» THE PROBLEM:
After counting the lines below that hold the word "stars", reply with the count and nothing else.

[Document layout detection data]
>>>>

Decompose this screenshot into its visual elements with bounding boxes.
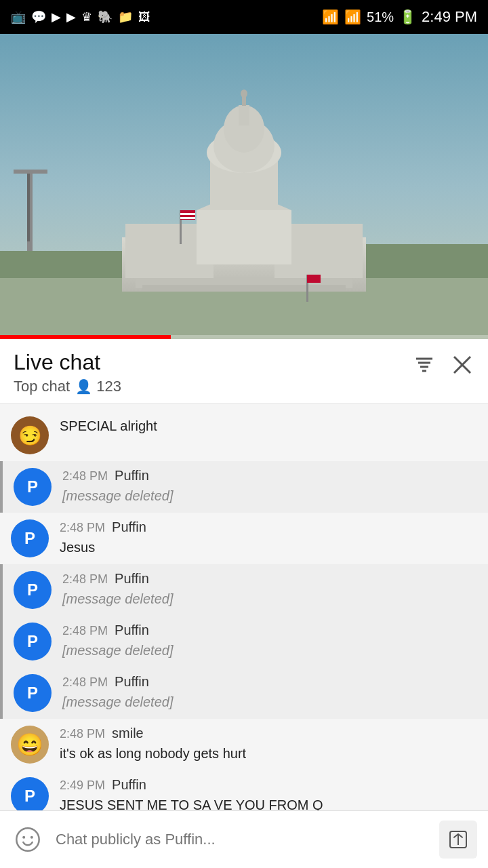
list-item: P 2:48 PM Puffin [message deleted] [0,564,488,616]
svg-point-36 [22,836,25,839]
top-chat-label: Top chat [14,378,70,395]
message-text: SPECIAL alright [60,416,477,435]
filter-button[interactable] [412,353,436,382]
message-meta: 2:48 PM Puffin [62,468,477,484]
avatar: P [11,777,49,815]
emoji-button[interactable] [11,823,45,856]
folder-icon: 📁 [118,9,133,24]
message-content: 2:48 PM Puffin [message deleted] [62,571,477,608]
avatar: P [14,571,52,609]
message-meta: 2:49 PM Puffin [60,777,477,793]
crown-icon: ♛ [81,9,92,24]
message-content: 2:48 PM Puffin Jesus [60,519,477,557]
chat-input[interactable] [56,831,428,848]
message-text: [message deleted] [62,486,477,505]
message-content: SPECIAL alright [60,416,477,435]
svg-point-20 [241,90,247,98]
message-time: 2:48 PM [62,624,108,638]
message-time: 2:48 PM [60,521,105,535]
avatar: 😏 [11,416,49,454]
header-controls [412,350,474,382]
message-text: it's ok as long nobody gets hurt [60,744,477,763]
message-content: 2:48 PM smile it's ok as long nobody get… [60,726,477,763]
signal-icon: 📶 [344,9,361,25]
live-chat-header: Live chat Top chat 👤 123 [0,339,488,404]
image-icon: 🖼 [138,10,150,24]
message-meta: 2:48 PM Puffin [62,674,477,690]
avatar: P [14,468,52,506]
list-item: P 2:48 PM Puffin [message deleted] [0,616,488,667]
message-text: [message deleted] [62,692,477,711]
list-item: P 2:48 PM Puffin Jesus [0,513,488,564]
wifi-icon: 📶 [322,9,339,25]
message-author: Puffin [115,674,149,690]
live-chat-title: Live chat [14,350,121,375]
send-button[interactable] [439,821,477,859]
close-button[interactable] [450,353,474,382]
message-time: 2:48 PM [62,675,108,690]
list-item: P 2:48 PM Puffin [message deleted] [0,667,488,719]
message-author: Puffin [115,571,149,587]
message-text: [message deleted] [62,641,477,660]
avatar: 😄 [11,726,49,764]
status-bar-right: 📶 📶 51% 🔋 2:49 PM [322,8,477,26]
message-meta: 2:48 PM Puffin [62,623,477,638]
video-player[interactable] [0,34,488,339]
mastodon-icon: 🐘 [98,9,113,24]
svg-rect-5 [0,251,136,278]
tv-icon: 📺 [11,9,26,24]
message-meta: 2:48 PM Puffin [62,571,477,587]
youtube-icon: ▶ [52,9,61,24]
list-item: P 2:48 PM Puffin [message deleted] [0,461,488,513]
chat-icon: 💬 [31,9,46,24]
message-time: 2:48 PM [62,572,108,587]
svg-rect-3 [14,170,47,174]
live-chat-subtitle: Top chat 👤 123 [14,378,121,395]
avatar: P [14,623,52,660]
svg-point-37 [30,836,33,839]
status-bar: 📺 💬 ▶ ▶ ♛ 🐘 📁 🖼 📶 📶 51% 🔋 2:49 PM [0,0,488,34]
message-content: 2:49 PM Puffin JESUS SENT ME TO SA VE YO… [60,777,477,814]
svg-point-35 [16,828,39,850]
youtube2-icon: ▶ [66,9,76,24]
svg-rect-24 [180,217,195,219]
message-content: 2:48 PM Puffin [message deleted] [62,674,477,711]
clock: 2:49 PM [422,8,477,26]
message-author: Puffin [112,777,146,793]
message-text: [message deleted] [62,589,477,608]
battery-icon: 🔋 [399,9,416,25]
message-time: 2:48 PM [62,469,108,484]
message-author: smile [112,726,144,741]
svg-rect-18 [239,105,249,125]
message-author: Puffin [115,468,149,484]
message-author: Puffin [112,519,146,535]
video-thumbnail [0,34,488,339]
svg-rect-26 [307,275,321,283]
chat-messages: 😏 SPECIAL alright P 2:48 PM Puffin [mess… [0,404,488,868]
viewers-icon: 👤 [75,378,92,395]
message-time: 2:49 PM [60,778,105,793]
svg-rect-28 [0,335,171,339]
list-item: 😄 2:48 PM smile it's ok as long nobody g… [0,719,488,770]
list-item: 😏 SPECIAL alright [0,410,488,461]
message-meta: 2:48 PM smile [60,726,477,741]
avatar: P [11,519,49,557]
svg-rect-9 [142,285,346,292]
avatar: P [14,674,52,712]
message-meta: 2:48 PM Puffin [60,519,477,535]
status-bar-left: 📺 💬 ▶ ▶ ♛ 🐘 📁 🖼 [11,9,150,24]
svg-rect-12 [197,210,291,264]
message-time: 2:48 PM [60,727,105,741]
chat-input-area [0,810,488,868]
live-chat-title-area: Live chat Top chat 👤 123 [14,350,121,395]
message-content: 2:48 PM Puffin [message deleted] [62,468,477,505]
message-content: 2:48 PM Puffin [message deleted] [62,623,477,660]
viewers-count: 👤 123 [75,378,121,395]
message-author: Puffin [115,623,149,638]
message-text: Jesus [60,538,477,557]
viewers-number: 123 [96,378,121,395]
battery-percent: 51% [367,9,394,25]
svg-rect-23 [180,213,195,215]
svg-rect-4 [27,174,30,241]
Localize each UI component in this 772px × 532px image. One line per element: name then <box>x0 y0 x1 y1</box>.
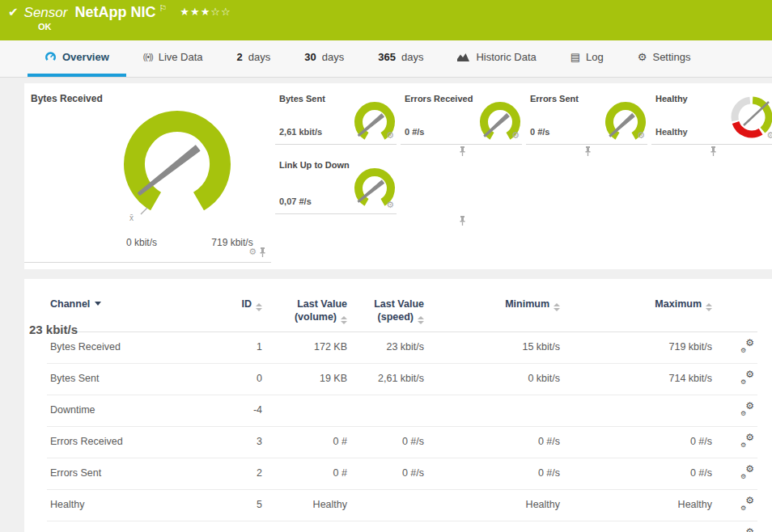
cell-min: 0,04 #/s <box>427 521 563 532</box>
gauge-tile-errors-sent: Errors Sent 0 #/s ⚙ <box>526 83 647 145</box>
channel-settings-gear-icon[interactable]: ⚙ <box>766 130 772 141</box>
table-row: Bytes Received 1 172 KB 23 kbit/s 15 kbi… <box>47 331 757 363</box>
channel-settings-gear-icon[interactable]: ⚙ <box>248 247 257 257</box>
tab-2-days-number: 2 <box>237 51 243 63</box>
gauge-value: Healthy <box>655 127 688 137</box>
healthy-donut-gauge <box>729 95 772 140</box>
channel-settings-gear-icon[interactable]: ⚙ <box>386 130 394 141</box>
pin-icon[interactable] <box>259 247 266 257</box>
edit-channel-gears-icon[interactable]: ⚙⚙ <box>740 466 754 479</box>
status-check-icon: ✔ <box>8 5 19 19</box>
cell-max: Healthy <box>563 489 715 521</box>
col-header-last-value-volume[interactable]: Last Value (volume) <box>265 285 350 331</box>
cell-volume: 172 KB <box>265 331 350 363</box>
sort-icon <box>256 303 262 311</box>
table-row: Link Up to Down 4 4 # 0,07 #/s 0,04 #/s … <box>47 521 757 532</box>
table-row: Errors Sent 2 0 # 0 #/s 0 #/s 0 #/s ⚙⚙ <box>47 458 757 489</box>
channel-settings-gear-icon[interactable]: ⚙ <box>386 200 394 210</box>
tab-log-label: Log <box>586 51 604 63</box>
gear-icon: ⚙ <box>638 51 647 63</box>
small-gauge <box>473 99 527 150</box>
col-header-minimum-label: Minimum <box>505 298 549 310</box>
cell-id: 2 <box>213 458 265 489</box>
edit-channel-gears-icon[interactable]: ⚙⚙ <box>740 497 754 510</box>
tab-overview-label: Overview <box>62 51 109 63</box>
sensor-status-header: ✔ Sensor NetApp NIC ⚐ ★★★☆☆ OK <box>0 0 772 40</box>
col-header-speed-line1: Last Value <box>374 298 424 310</box>
cell-channel: Bytes Sent <box>47 363 213 395</box>
small-gauge <box>599 99 652 150</box>
tab-30-days-number: 30 <box>304 51 316 63</box>
stars-filled[interactable]: ★★★ <box>180 6 210 18</box>
edit-channel-gears-icon[interactable]: ⚙⚙ <box>740 340 754 353</box>
tab-30-days[interactable]: 30 days <box>287 40 361 77</box>
pin-icon[interactable] <box>710 146 717 156</box>
gauge-tile-errors-received: Errors Received 0 #/s ⚙ <box>401 83 522 145</box>
col-header-id[interactable]: ID <box>213 285 265 331</box>
edit-channel-gears-icon[interactable]: ⚙⚙ <box>740 434 754 447</box>
gauge-value: 23 kbit/s <box>29 323 78 336</box>
col-header-speed-line2: (speed) <box>378 311 414 323</box>
channel-settings-gear-icon[interactable]: ⚙ <box>637 130 645 141</box>
table-row: Downtime -4 ⚙⚙ <box>47 395 757 426</box>
col-header-last-value-speed[interactable]: Last Value (speed) <box>350 285 427 331</box>
sensor-name: NetApp NIC <box>74 4 155 21</box>
tab-365-days[interactable]: 365 days <box>361 40 440 77</box>
tab-historic-data-label: Historic Data <box>476 51 536 63</box>
edit-channel-gears-icon[interactable]: ⚙⚙ <box>740 371 754 384</box>
pin-icon[interactable] <box>459 146 466 156</box>
tab-live-data[interactable]: ((•)) Live Data <box>126 40 220 77</box>
gauge-value: 0,07 #/s <box>279 196 312 206</box>
cell-id: 3 <box>213 426 265 458</box>
tab-historic-data[interactable]: Historic Data <box>440 40 553 77</box>
cell-max: 719 kbit/s <box>563 331 715 363</box>
tab-30-days-label: days <box>322 51 344 63</box>
primary-gauge: x̄ <box>100 98 254 235</box>
gauge-tile-link-up-to-down: Link Up to Down 0,07 #/s ⚙ <box>275 150 397 214</box>
gauge-scale-min: 0 kbit/s <box>109 237 174 248</box>
cell-speed: 23 kbit/s <box>350 331 427 363</box>
stars-empty[interactable]: ☆☆ <box>210 6 231 18</box>
channels-table: Channel ID Last Value (volume) Last Valu… <box>47 285 757 532</box>
edit-channel-gears-icon[interactable]: ⚙⚙ <box>740 403 754 416</box>
tab-overview[interactable]: Overview <box>28 40 126 77</box>
gauge-icon <box>45 51 57 63</box>
sort-icon <box>418 316 424 324</box>
col-header-maximum-label: Maximum <box>655 298 702 310</box>
cell-max: 0 #/s <box>563 426 715 458</box>
gauge-value: 2,61 kbit/s <box>279 127 322 137</box>
tab-settings[interactable]: ⚙ Settings <box>621 40 708 77</box>
cell-id: -4 <box>213 395 265 426</box>
table-row: Bytes Sent 0 19 KB 2,61 kbit/s 0 kbit/s … <box>47 363 757 395</box>
cell-id: 0 <box>213 363 265 395</box>
cell-speed: 0 #/s <box>350 426 427 458</box>
channel-settings-gear-icon[interactable]: ⚙ <box>511 130 520 141</box>
col-header-maximum[interactable]: Maximum <box>563 285 715 331</box>
table-row: Errors Received 3 0 # 0 #/s 0 #/s 0 #/s … <box>47 426 757 458</box>
col-header-volume-line2: (volume) <box>295 311 337 323</box>
cell-id: 1 <box>213 331 265 363</box>
tab-2-days-label: days <box>248 51 270 63</box>
gauge-tile-bytes-received: Bytes Received x̄ 0 kbit/s 719 kbit/s 23… <box>24 83 271 263</box>
cell-volume: 0 # <box>265 458 350 489</box>
pin-icon[interactable] <box>584 146 592 156</box>
object-type-label: Sensor <box>24 5 68 21</box>
tab-log[interactable]: ▤ Log <box>554 40 621 77</box>
edit-channel-gears-icon[interactable]: ⚙⚙ <box>740 529 754 532</box>
cell-min: 0 #/s <box>427 458 563 489</box>
priority-stars[interactable]: ★★★☆☆ <box>180 6 231 18</box>
status-badge: OK <box>38 22 52 32</box>
col-header-channel-label: Channel <box>50 298 90 310</box>
gauge-value: 0 #/s <box>530 127 549 137</box>
gauge-tile-bytes-sent: Bytes Sent 2,61 kbit/s ⚙ <box>275 83 397 145</box>
cell-speed: 0 #/s <box>350 458 427 489</box>
cell-max: 4,08 #/s <box>563 521 715 532</box>
pin-icon[interactable] <box>459 216 466 226</box>
gauges-panel: Bytes Received x̄ 0 kbit/s 719 kbit/s 23… <box>24 83 772 269</box>
area-chart-icon <box>457 53 470 62</box>
cell-volume: 4 # <box>265 521 350 532</box>
favorite-flag-icon[interactable]: ⚐ <box>159 3 167 14</box>
col-header-minimum[interactable]: Minimum <box>427 285 563 331</box>
tab-live-data-label: Live Data <box>159 51 203 63</box>
tab-2-days[interactable]: 2 days <box>220 40 288 77</box>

<<<<

» RESULT OF THE TASK:
3